Without the pictures, output all of the data exactly.

----------

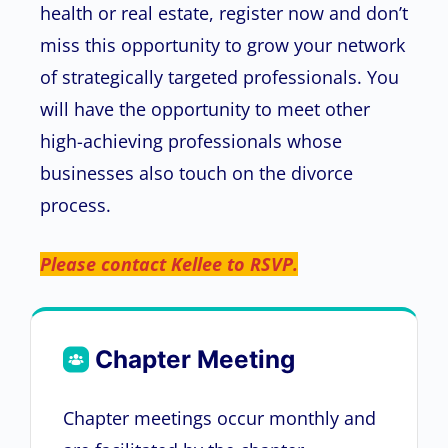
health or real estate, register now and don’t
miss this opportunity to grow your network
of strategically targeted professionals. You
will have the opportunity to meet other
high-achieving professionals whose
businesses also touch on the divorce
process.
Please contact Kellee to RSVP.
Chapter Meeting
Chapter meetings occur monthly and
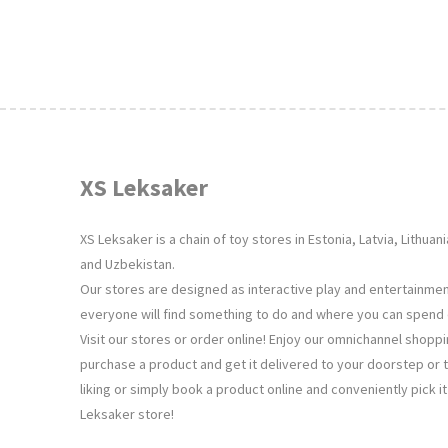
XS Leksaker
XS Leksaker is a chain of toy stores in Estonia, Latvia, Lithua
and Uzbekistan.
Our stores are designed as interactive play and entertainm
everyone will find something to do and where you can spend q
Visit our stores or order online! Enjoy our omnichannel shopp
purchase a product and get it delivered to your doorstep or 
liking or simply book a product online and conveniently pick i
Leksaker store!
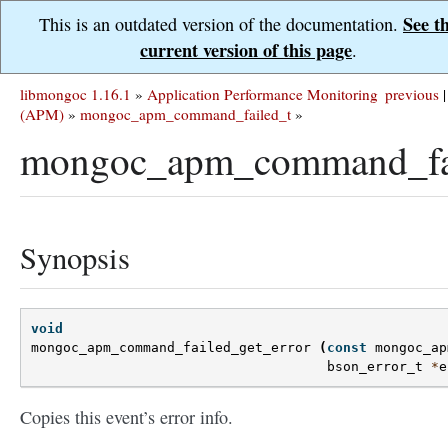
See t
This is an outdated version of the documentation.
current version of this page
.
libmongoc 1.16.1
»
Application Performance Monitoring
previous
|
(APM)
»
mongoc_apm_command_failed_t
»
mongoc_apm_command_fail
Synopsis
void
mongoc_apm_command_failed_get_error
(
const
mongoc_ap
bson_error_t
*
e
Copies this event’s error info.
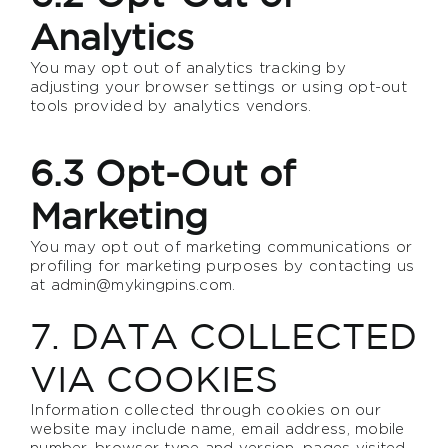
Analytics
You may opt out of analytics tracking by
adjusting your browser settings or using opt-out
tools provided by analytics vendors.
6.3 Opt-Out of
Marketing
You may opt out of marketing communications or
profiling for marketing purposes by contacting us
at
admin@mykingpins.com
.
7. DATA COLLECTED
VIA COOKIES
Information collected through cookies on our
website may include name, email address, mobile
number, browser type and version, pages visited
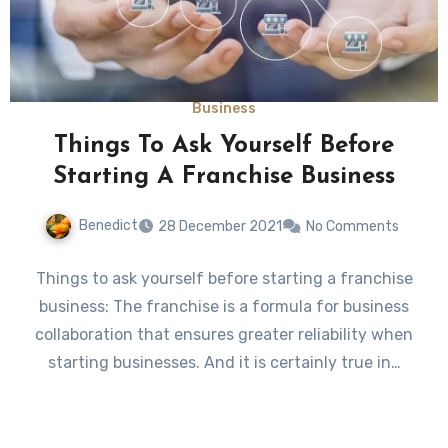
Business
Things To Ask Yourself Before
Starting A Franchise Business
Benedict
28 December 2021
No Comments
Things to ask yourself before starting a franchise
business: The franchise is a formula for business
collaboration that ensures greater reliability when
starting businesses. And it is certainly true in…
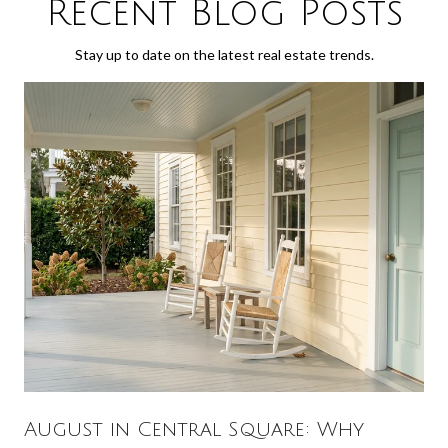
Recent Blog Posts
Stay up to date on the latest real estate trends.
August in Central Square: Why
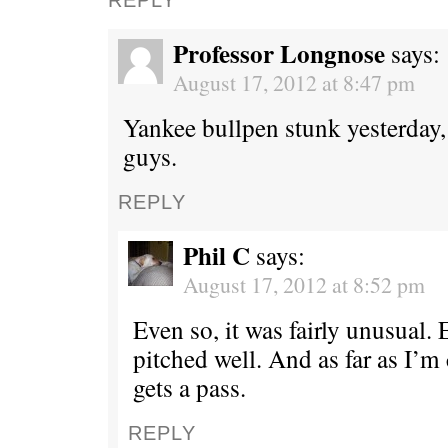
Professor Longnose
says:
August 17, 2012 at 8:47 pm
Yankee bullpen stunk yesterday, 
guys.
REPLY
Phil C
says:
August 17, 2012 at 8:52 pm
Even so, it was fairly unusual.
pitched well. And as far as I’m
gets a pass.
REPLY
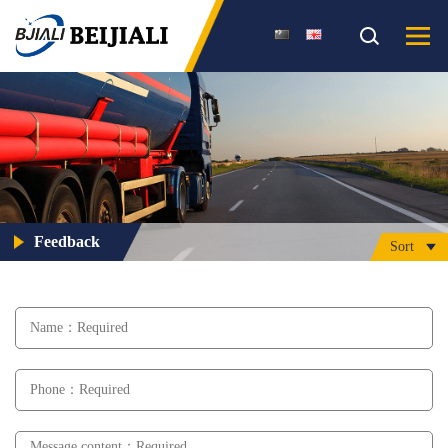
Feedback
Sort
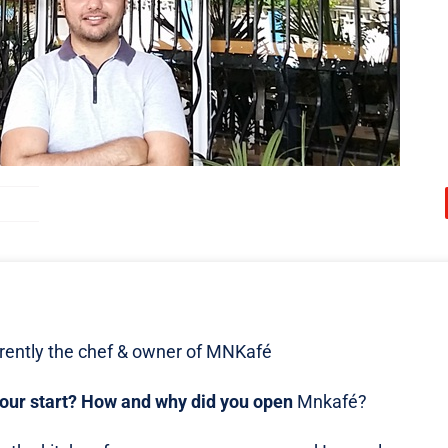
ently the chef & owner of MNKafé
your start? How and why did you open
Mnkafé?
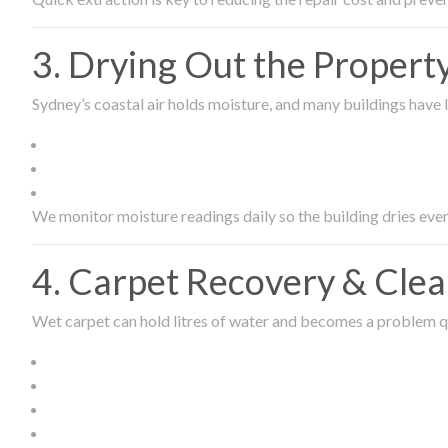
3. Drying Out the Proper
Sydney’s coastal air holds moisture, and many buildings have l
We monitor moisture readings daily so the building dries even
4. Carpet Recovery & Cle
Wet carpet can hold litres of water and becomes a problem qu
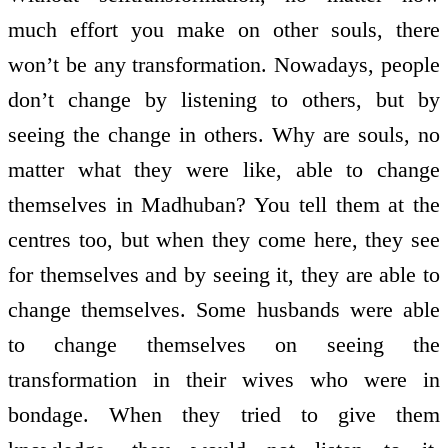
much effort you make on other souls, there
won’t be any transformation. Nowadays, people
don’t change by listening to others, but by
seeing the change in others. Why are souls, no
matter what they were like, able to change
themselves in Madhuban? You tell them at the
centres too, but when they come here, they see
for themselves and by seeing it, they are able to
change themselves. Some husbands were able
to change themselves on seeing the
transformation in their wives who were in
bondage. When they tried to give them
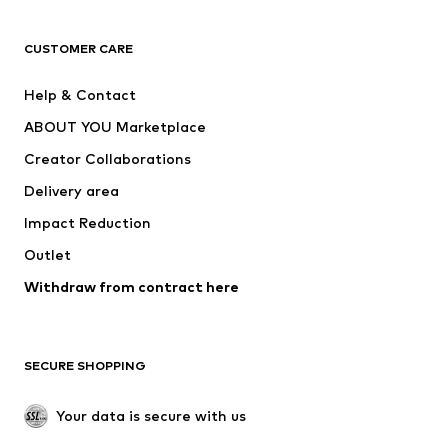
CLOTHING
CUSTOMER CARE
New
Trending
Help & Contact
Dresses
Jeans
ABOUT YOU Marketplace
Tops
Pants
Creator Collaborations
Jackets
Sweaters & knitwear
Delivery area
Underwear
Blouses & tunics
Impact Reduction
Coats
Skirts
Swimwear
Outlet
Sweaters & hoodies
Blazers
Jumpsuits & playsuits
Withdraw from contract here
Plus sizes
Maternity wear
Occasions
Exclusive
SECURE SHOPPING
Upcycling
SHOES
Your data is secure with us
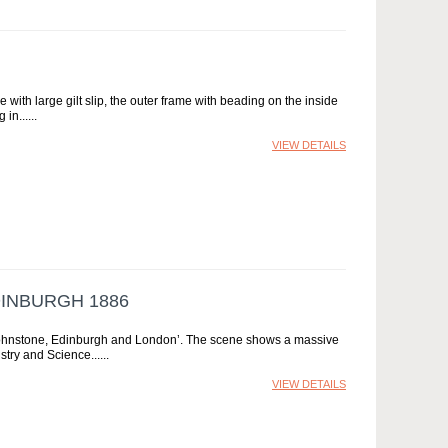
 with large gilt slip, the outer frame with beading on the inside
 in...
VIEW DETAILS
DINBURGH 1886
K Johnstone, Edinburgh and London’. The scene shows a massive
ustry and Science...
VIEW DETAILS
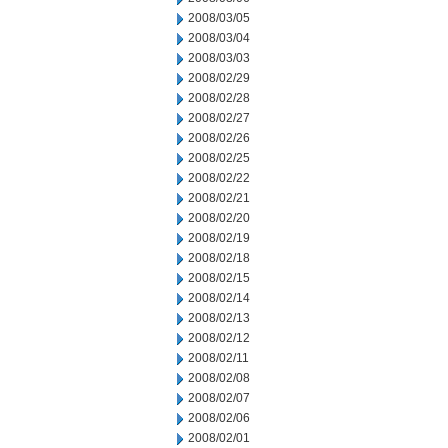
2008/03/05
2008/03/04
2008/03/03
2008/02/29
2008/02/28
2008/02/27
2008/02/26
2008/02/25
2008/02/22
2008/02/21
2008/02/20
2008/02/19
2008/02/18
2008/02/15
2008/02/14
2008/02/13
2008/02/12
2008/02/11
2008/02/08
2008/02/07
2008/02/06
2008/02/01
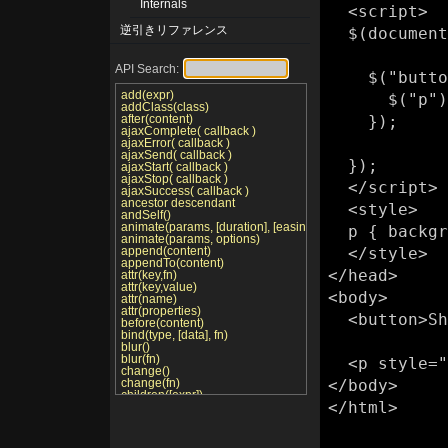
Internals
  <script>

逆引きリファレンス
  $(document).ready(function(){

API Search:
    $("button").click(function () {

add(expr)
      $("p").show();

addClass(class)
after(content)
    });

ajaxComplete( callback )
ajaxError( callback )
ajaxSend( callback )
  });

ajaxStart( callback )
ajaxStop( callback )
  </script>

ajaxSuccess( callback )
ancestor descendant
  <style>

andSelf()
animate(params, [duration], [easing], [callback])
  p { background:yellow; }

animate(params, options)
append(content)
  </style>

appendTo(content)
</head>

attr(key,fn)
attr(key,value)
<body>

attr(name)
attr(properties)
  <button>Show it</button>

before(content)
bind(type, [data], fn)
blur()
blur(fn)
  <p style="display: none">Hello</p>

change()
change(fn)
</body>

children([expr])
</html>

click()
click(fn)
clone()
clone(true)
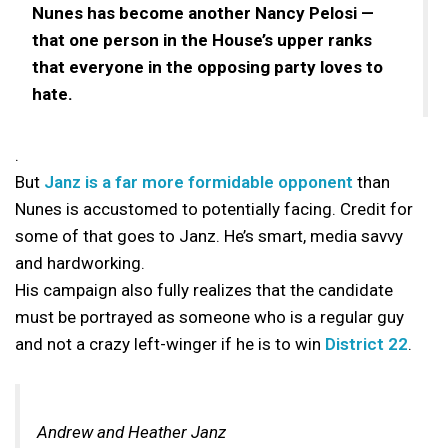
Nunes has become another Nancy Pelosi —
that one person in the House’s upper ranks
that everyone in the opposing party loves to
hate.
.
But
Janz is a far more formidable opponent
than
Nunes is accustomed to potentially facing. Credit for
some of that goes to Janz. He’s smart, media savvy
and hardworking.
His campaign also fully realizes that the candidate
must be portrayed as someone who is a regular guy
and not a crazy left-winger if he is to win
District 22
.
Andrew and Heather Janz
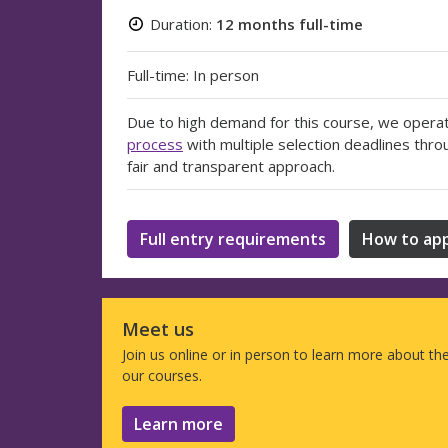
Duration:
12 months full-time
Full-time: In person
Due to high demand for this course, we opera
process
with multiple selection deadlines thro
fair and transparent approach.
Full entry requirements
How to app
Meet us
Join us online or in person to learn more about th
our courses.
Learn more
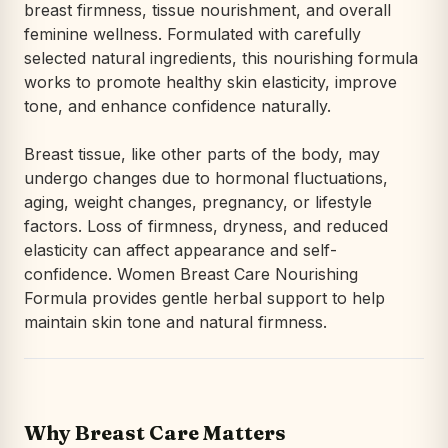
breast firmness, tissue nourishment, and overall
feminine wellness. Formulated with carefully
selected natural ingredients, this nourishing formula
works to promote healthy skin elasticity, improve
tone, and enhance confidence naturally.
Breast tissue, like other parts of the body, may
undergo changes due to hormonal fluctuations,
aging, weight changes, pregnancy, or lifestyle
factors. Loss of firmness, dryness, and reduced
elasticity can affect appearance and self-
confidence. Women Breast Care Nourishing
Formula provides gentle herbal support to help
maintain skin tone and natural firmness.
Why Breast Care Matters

----------

** Solved problem **
health or real estate, register now and don’t
miss this opportunity to grow your network
of strategically targeted professionals. You
will have the opportunity to meet other
high-achieving professionals whose
businesses also touch on the divorce
process.
Please contact Kellee to RSVP.
Chapter Meeting
Chapter meetings occur monthly and
XS Leksaker
XS Leksaker is a chain of toy stores in Estonia, Latvia, Lithua
and Uzbekistan.
Our stores are designed as interactive play and entertainm
everyone will find something to do and where you can spend q
Visit our stores or order online! Enjoy our omnichannel shopp
purchase a product and get it delivered to your doorstep or 
liking or simply book a product online and conveniently pick i
Leksaker store!
See t
This is an outdated version of the documentation.
current version of this page
.
libmongoc 1.16.1
»
Application Performance Monitoring
previous
|
(APM)
»
mongoc_apm_command_failed_t
»
mongoc_apm_command_fail
Synopsis
void
mongoc_apm_command_failed_get_error
(
const
mongoc_ap
bson_error_t
*
e
Copies this event’s error info.
Analytics
You may opt out of analytics tracking by
adjusting your browser settings or using opt-out
tools provided by analytics vendors.
6.3 Opt-Out of
Marketing
You may opt out of marketing communications or
profiling for marketing purposes by contacting us
at
admin@mykingpins.com
.
7. DATA COLLECTED
VIA COOKIES
Information collected through cookies on our
website may include name, email address, mobile
number, browser type and version, pages visited
Business
Things To Ask Yourself Before
Starting A Franchise Business
Benedict
28 December 2021
No Comments
Things to ask yourself before starting a franchise
business: The franchise is a formula for business
collaboration that ensures greater reliability when
starting businesses. And it is certainly true in…
Recent Blog Posts
Stay up to date on the latest real estate trends.
August in Central Square: Why
Professor Longnose
says:
August 17, 2012 at 8:47 pm
Yankee bullpen stunk yesterday, 
guys.
REPLY
Phil C
says:
August 17, 2012 at 8:52 pm
Even so, it was fairly unusual.
pitched well. And as far as I’m
gets a pass.
REPLY
Feedback
Sort
ently the chef & owner of MNKafé
your start? How and why did you open
Mnkafé?
3. Drying Out the Proper
Sydney’s coastal air holds moisture, and many buildings have l
We monitor moisture readings daily so the building dries even
4. Carpet Recovery & Cle
Wet carpet can hold litres of water and becomes a problem qu
much effort you make on other souls, there
won’t be any transformation. Nowadays, people
don’t change by listening to others, but by
seeing the change in others. Why are souls, no
matter what they were like, able to change
themselves in Madhuban? You tell them at the
centres too, but when they come here, they see
for themselves and by seeing it, they are able to
change themselves. Some husbands were able
to change themselves on seeing the
transformation in their wives who were in
bondage. When they tried to give them
CLOTHING
CUSTOMER CARE
New
Trending
Help & Contact
Dresses
Jeans
ABOUT YOU Marketplace
Tops
Pants
Creator Collaborations
Jackets
Sweaters & knitwear
Delivery area
Underwear
Blouses & tunics
Impact Reduction
Coats
Skirts
Swimwear
Outlet
Sweaters & hoodies
Blazers
Jumpsuits & playsuits
Withdraw from contract here
Plus sizes
Maternity wear
Occasions
Exclusive
SECURE SHOPPING
Upcycling
SHOES
Your data is secure with us
 with large gilt slip, the outer frame with beading on the inside
 in...
VIEW DETAILS
DINBURGH 1886
K Johnstone, Edinburgh and London’. The scene shows a massive
ustry and Science...
VIEW DETAILS
2008/03/05
2008/03/04
2008/03/03
2008/02/29
2008/02/28
2008/02/27
2008/02/26
2008/02/25
2008/02/22
2008/02/21
2008/02/20
2008/02/19
2008/02/18
2008/02/15
2008/02/14
2008/02/13
2008/02/12
2008/02/11
2008/02/08
2008/02/07
2008/02/06
2008/02/01
Internals
  <script>

逆引きリファレンス
  $(document).ready(function(){

API Search:
    $("button").click(function () {

add(expr)
      $("p").show();

addClass(class)
after(content)
    });

ajaxComplete( callback )
ajaxError( callback )
ajaxSend( callback )
  });

ajaxStart( callback )
ajaxStop( callback )
  </script>

ajaxSuccess( callback )
ancestor descendant
  <style>

andSelf()
animate(params, [duration], [easing], [callback])
  p { background:yellow; }

animate(params, options)
append(content)
  </style>

appendTo(content)
</head>

attr(key,fn)
attr(key,value)
<body>

attr(name)
attr(properties)
  <button>Show it</button>

before(content)
bind(type, [data], fn)
blur()
blur(fn)
  <p style="display: none">Hello</p>

change()
change(fn)
</body>

children([expr])
</html>

click()
click(fn)
clone()
clone(true)
Nunes has become another Nancy Pelosi —
that one person in the House’s upper ranks
that everyone in the opposing party loves to
hate.
.
But
Janz is a far more formidable opponent
than
Nunes is accustomed to potentially facing. Credit for
some of that goes to Janz. He’s smart, media savvy
and hardworking.
His campaign also fully realizes that the candidate
must be portrayed as someone who is a regular guy
and not a crazy left-winger if he is to win
District 22
.
Andrew and Heather Janz
Duration:
12 months full-time
Full-time: In person
Due to high demand for this course, we opera
process
with multiple selection deadlines thro
fair and transparent approach.
Full entry requirements
How to app
Meet us
Join us online or in person to learn more about th
our courses.
Learn more
breast firmness, tissue nourishment, and overall
feminine wellness. Formulated with carefully
selected natural ingredients, this nourishing formula
works to promote healthy skin elasticity, improve
tone, and enhance confidence naturally.
Breast tissue, like other parts of the body, may
undergo changes due to hormonal fluctuations,
aging, weight changes, pregnancy, or lifestyle
factors. Loss of firmness, dryness, and reduced
elasticity can affect appearance and self-
confidence. Women Breast Care Nourishing
Formula provides gentle herbal support to help
maintain skin tone and natural firmness.
Why Breast Care Matters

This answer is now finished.